··· Information shown
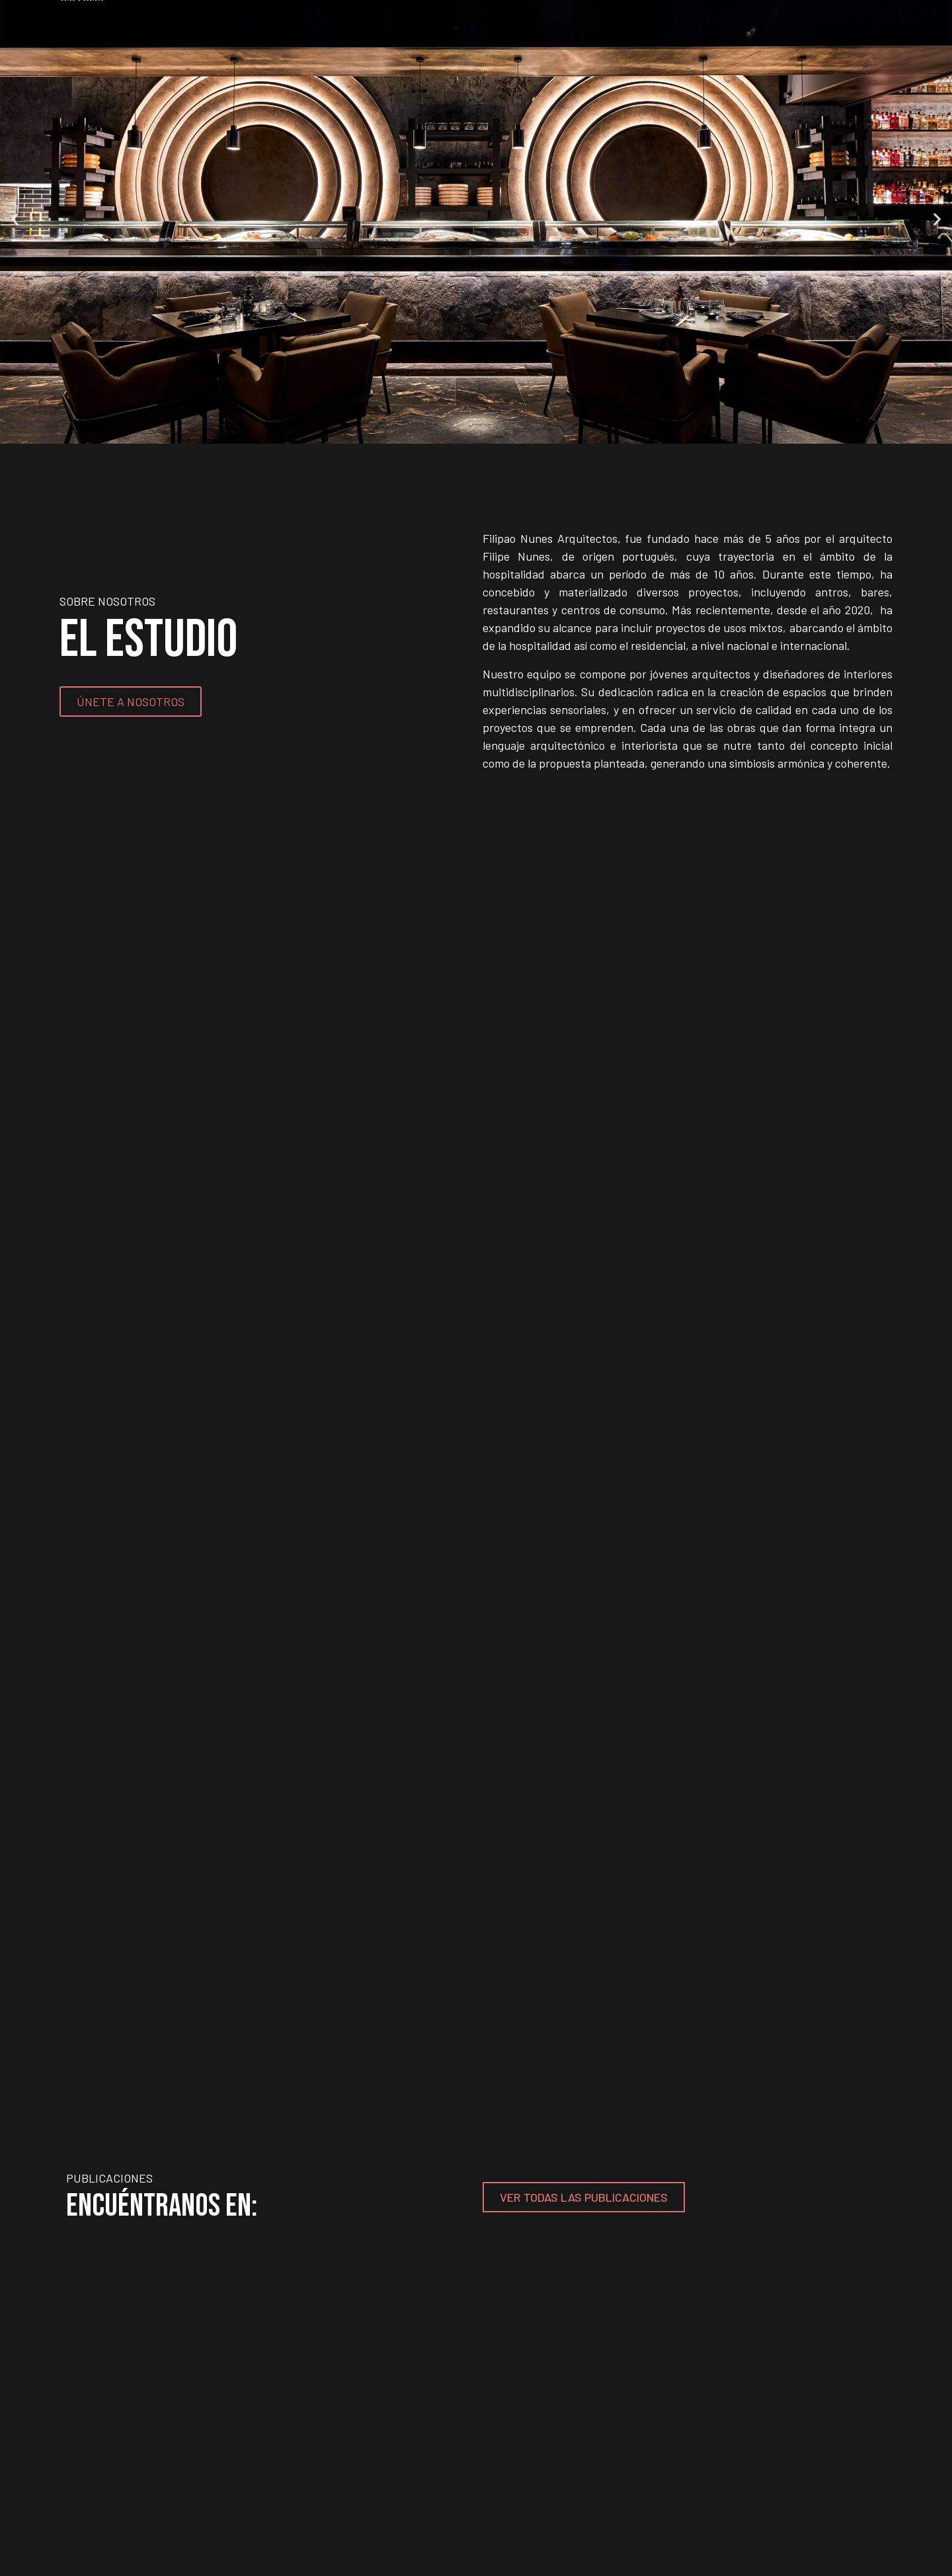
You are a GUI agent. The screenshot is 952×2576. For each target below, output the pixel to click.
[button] (15, 218)
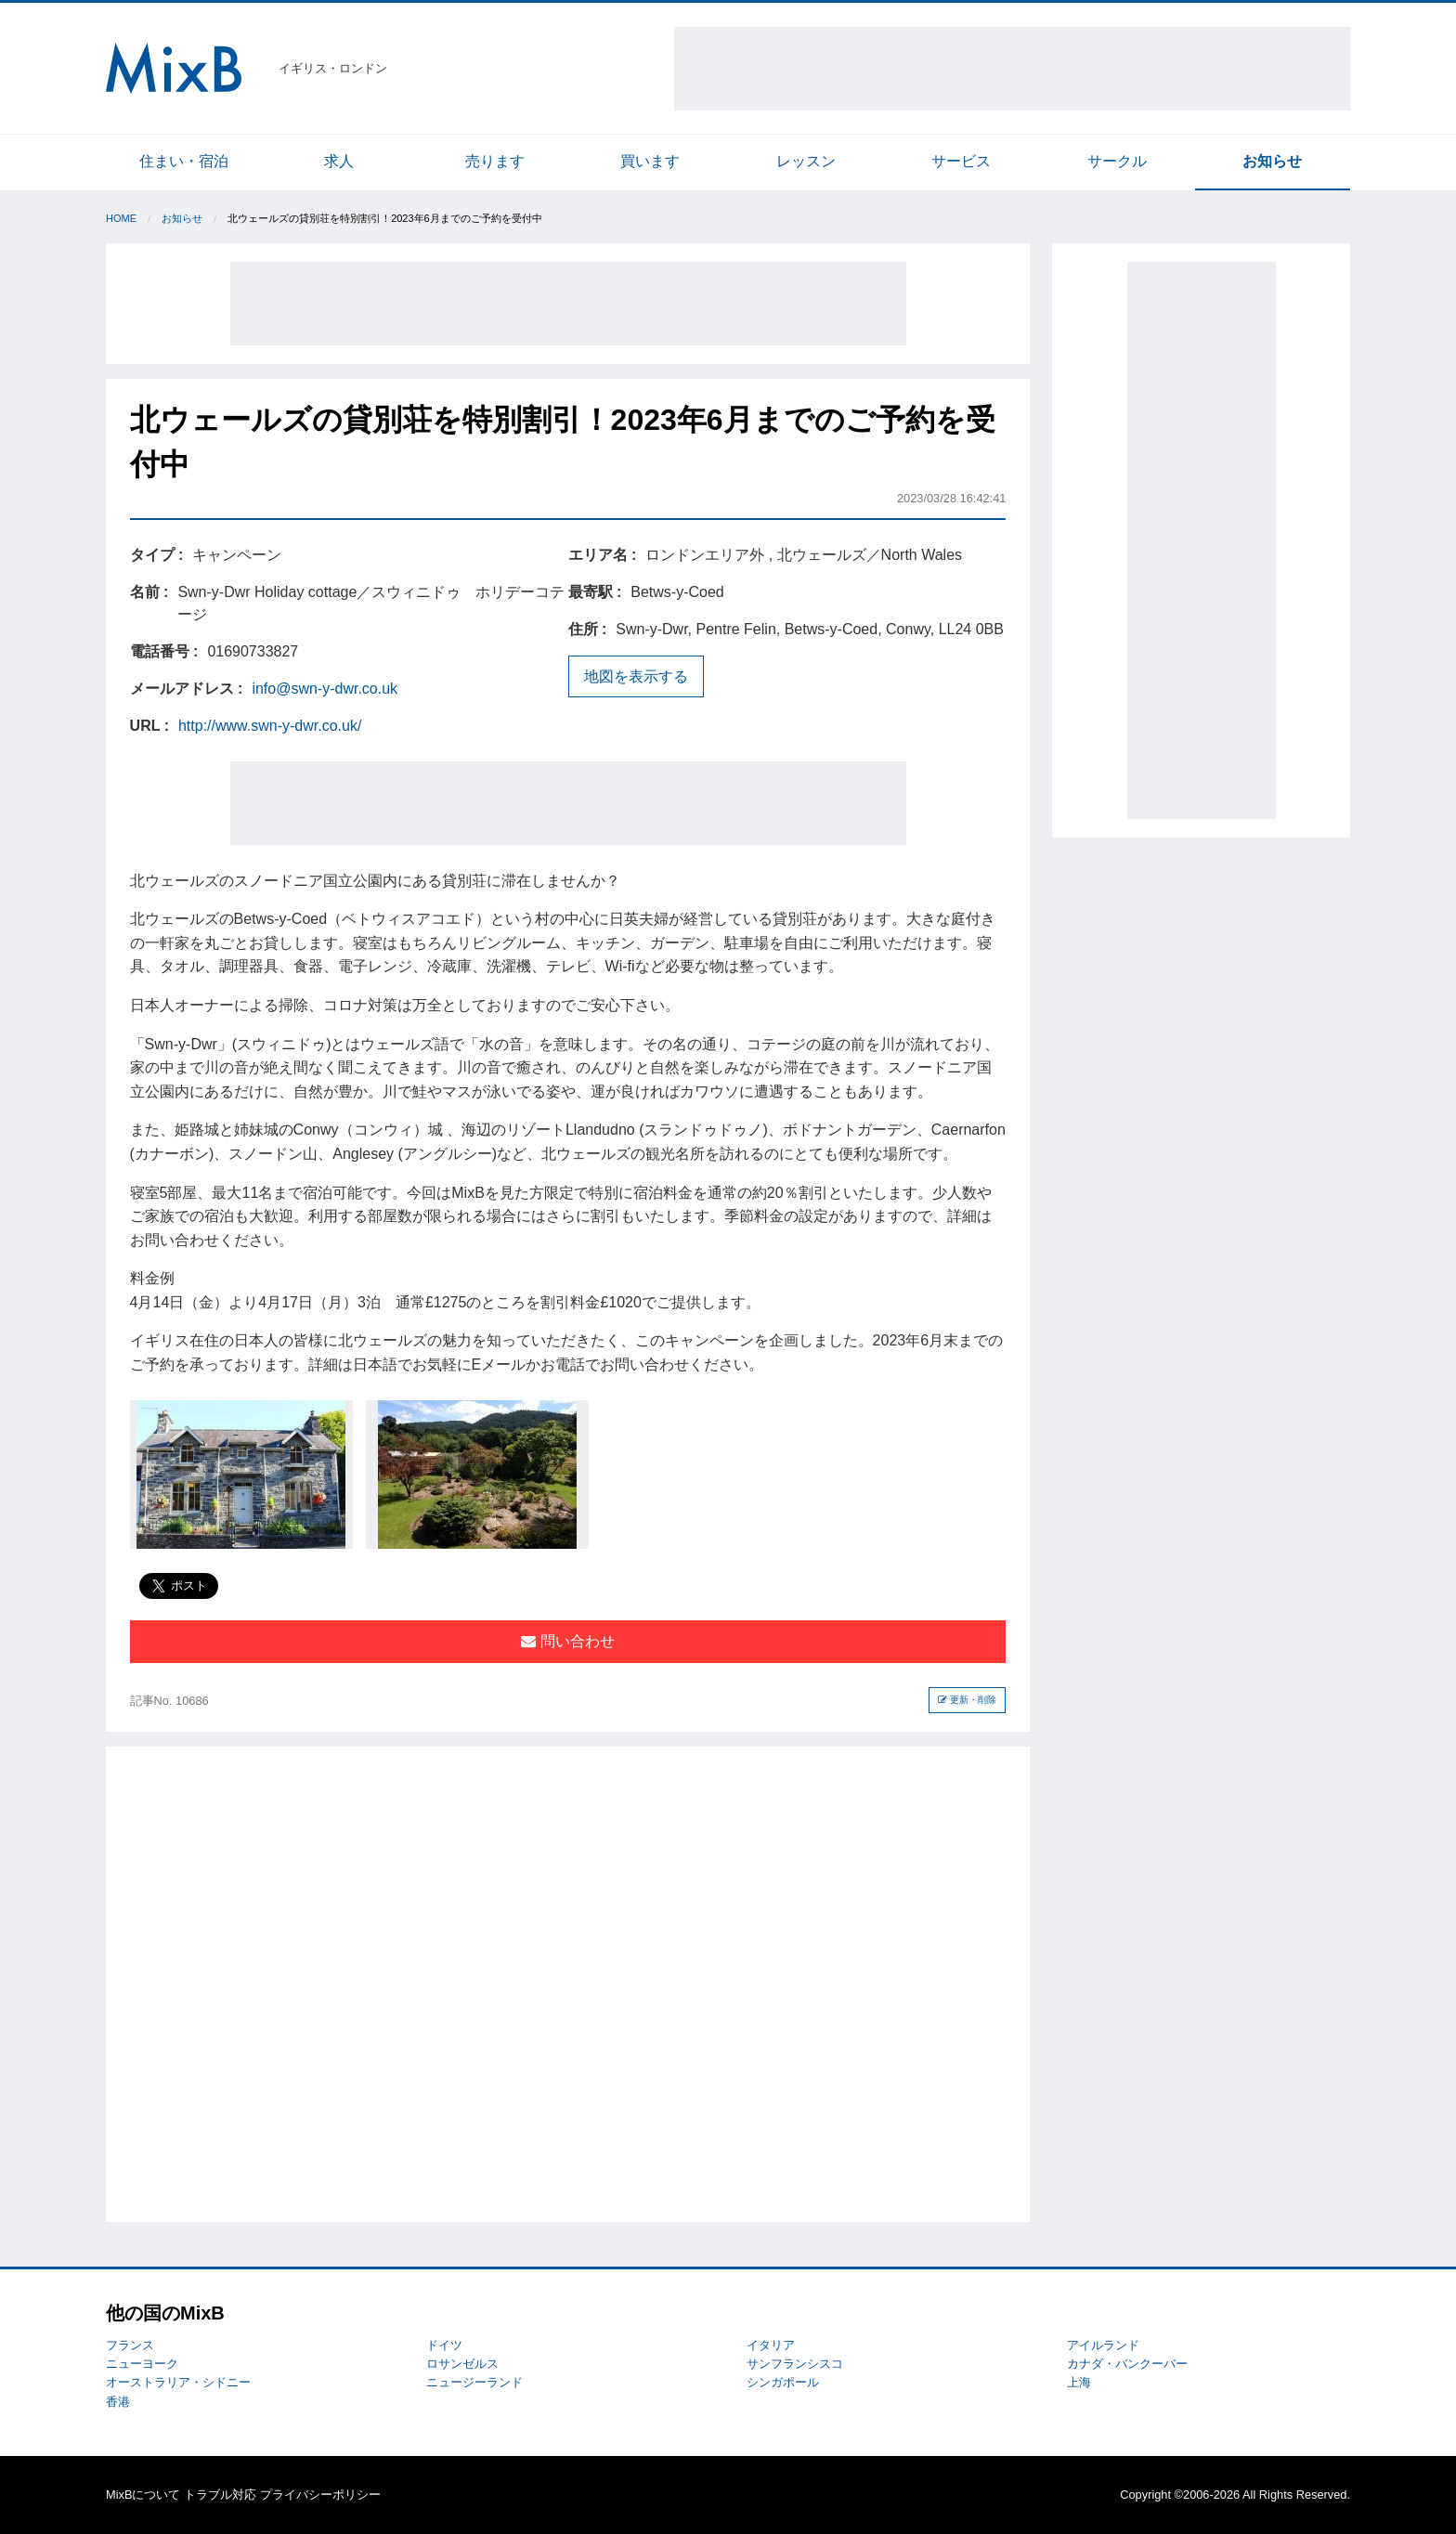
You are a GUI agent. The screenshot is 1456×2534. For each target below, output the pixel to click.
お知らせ (1272, 161)
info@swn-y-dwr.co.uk (324, 688)
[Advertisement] (1012, 68)
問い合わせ (567, 1641)
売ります (495, 161)
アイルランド (1103, 2345)
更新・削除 (967, 1700)
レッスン (806, 161)
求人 (339, 161)
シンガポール (783, 2382)
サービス (961, 161)
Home (121, 218)
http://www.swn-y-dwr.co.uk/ (269, 726)
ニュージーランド (474, 2382)
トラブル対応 (220, 2495)
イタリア (771, 2345)
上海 (1079, 2382)
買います (650, 161)
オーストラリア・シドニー (178, 2382)
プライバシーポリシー (320, 2495)
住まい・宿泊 (183, 161)
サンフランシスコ (795, 2364)
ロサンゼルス (462, 2364)
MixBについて (143, 2495)
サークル (1117, 161)
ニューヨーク (142, 2364)
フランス (130, 2345)
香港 (118, 2402)
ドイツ (444, 2345)
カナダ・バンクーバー (1127, 2364)
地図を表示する (636, 676)
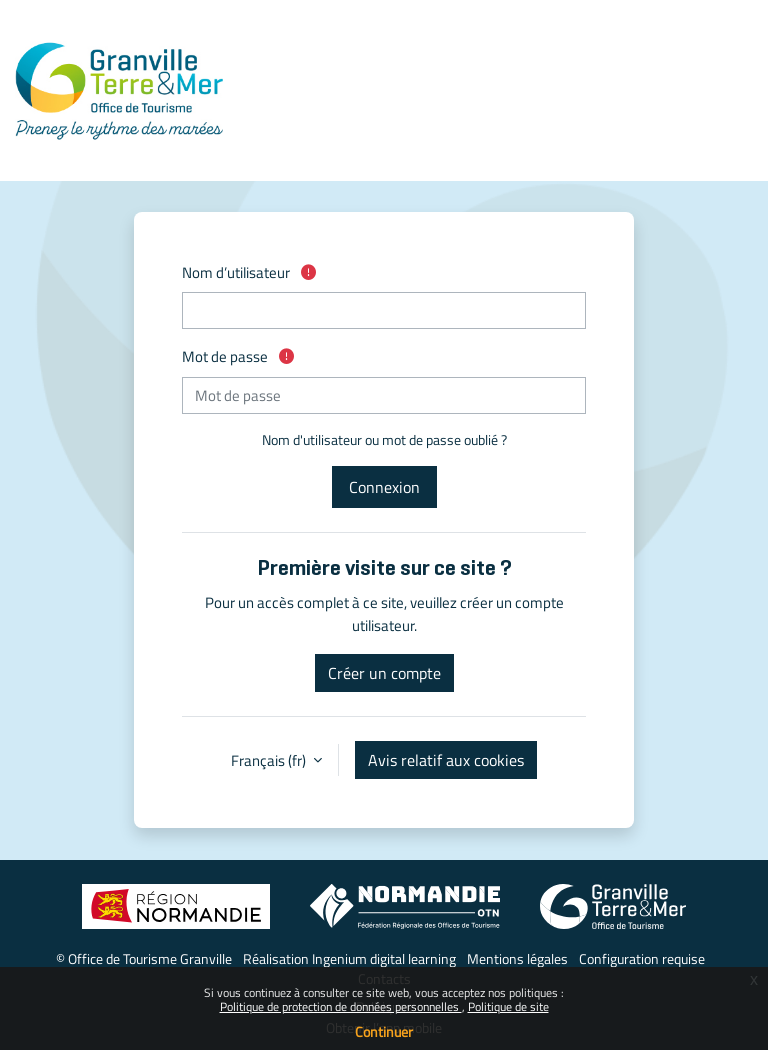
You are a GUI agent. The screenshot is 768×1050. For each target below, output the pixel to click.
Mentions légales (517, 959)
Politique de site (508, 1006)
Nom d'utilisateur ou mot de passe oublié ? (384, 440)
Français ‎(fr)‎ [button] (270, 760)
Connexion (384, 487)
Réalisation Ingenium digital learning (349, 959)
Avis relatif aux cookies (446, 760)
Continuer (384, 1031)
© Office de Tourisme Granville (144, 959)
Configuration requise (642, 959)
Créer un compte (384, 673)
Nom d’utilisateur (249, 272)
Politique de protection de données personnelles (341, 1006)
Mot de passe (238, 356)
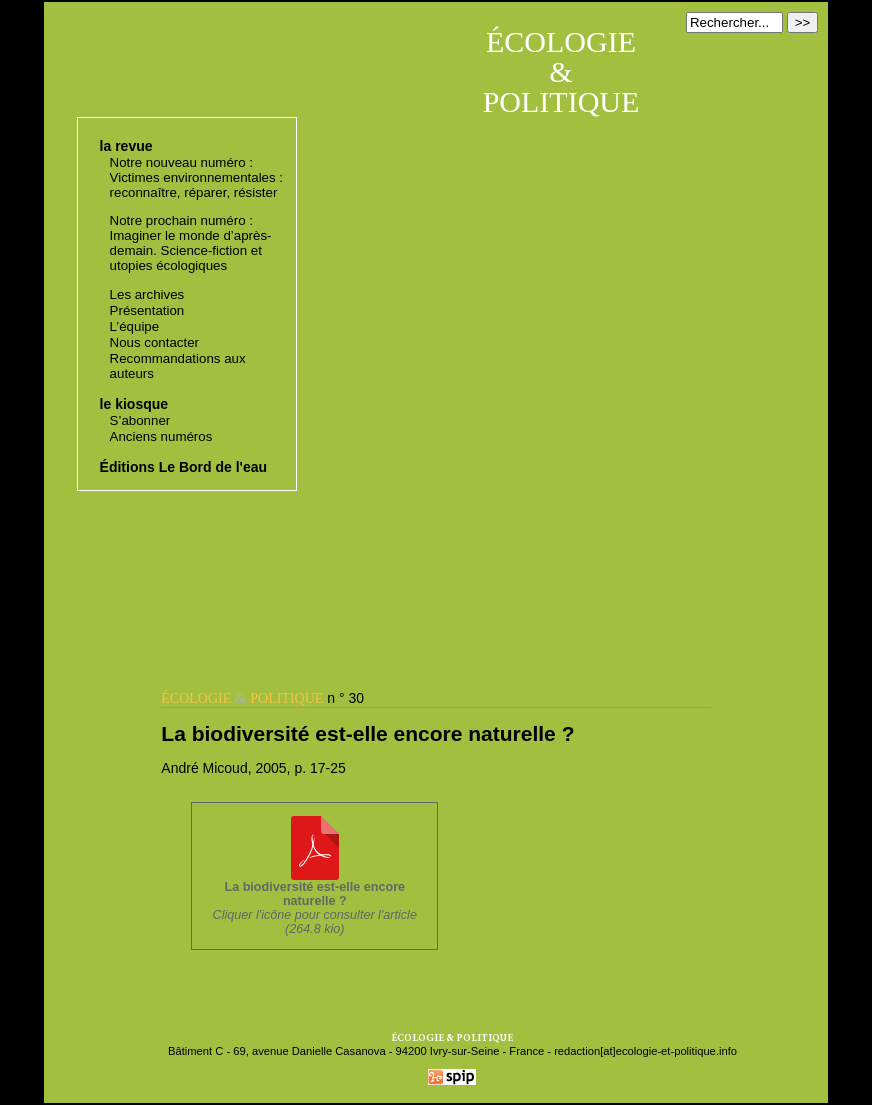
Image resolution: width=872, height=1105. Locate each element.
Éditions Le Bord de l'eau (183, 467)
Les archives (147, 294)
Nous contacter (154, 342)
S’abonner (140, 420)
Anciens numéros (161, 436)
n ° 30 (262, 698)
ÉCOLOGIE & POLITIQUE (561, 71)
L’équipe (135, 326)
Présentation (147, 310)
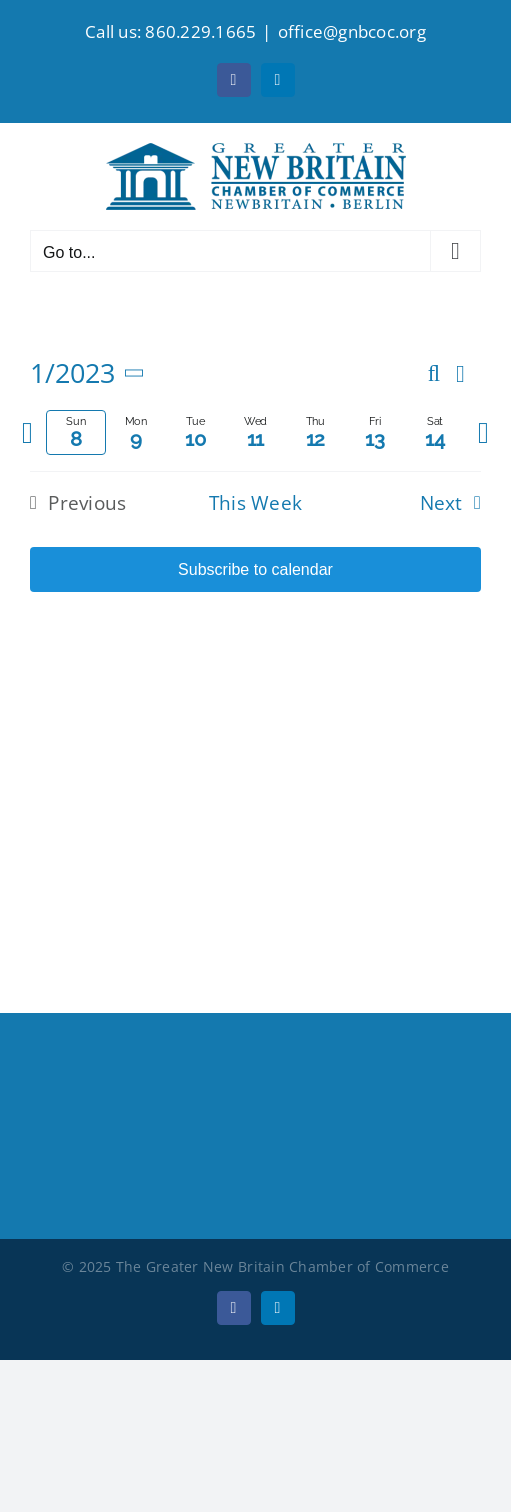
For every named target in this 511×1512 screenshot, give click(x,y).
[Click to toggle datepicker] (91, 373)
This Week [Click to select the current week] (256, 503)
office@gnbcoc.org (352, 31)
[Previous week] (27, 433)
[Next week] (483, 433)
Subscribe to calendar (255, 569)
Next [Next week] (441, 503)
······
Please make an exact copy of the lines above from the line with "買います (650, 161)" through the line with "地図を表示する (636, 676)", both ends included.

買います (650, 161)
オーストラリア・シドニー (178, 2382)
プライバシーポリシー (320, 2495)
住まい・宿泊 (183, 161)
サンフランシスコ (795, 2364)
ロサンゼルス (462, 2364)
MixBについて (143, 2495)
サークル (1117, 161)
ニューヨーク (142, 2364)
フランス (130, 2345)
香港 (118, 2402)
ドイツ (444, 2345)
カナダ・バンクーバー (1127, 2364)
地図を表示する (636, 676)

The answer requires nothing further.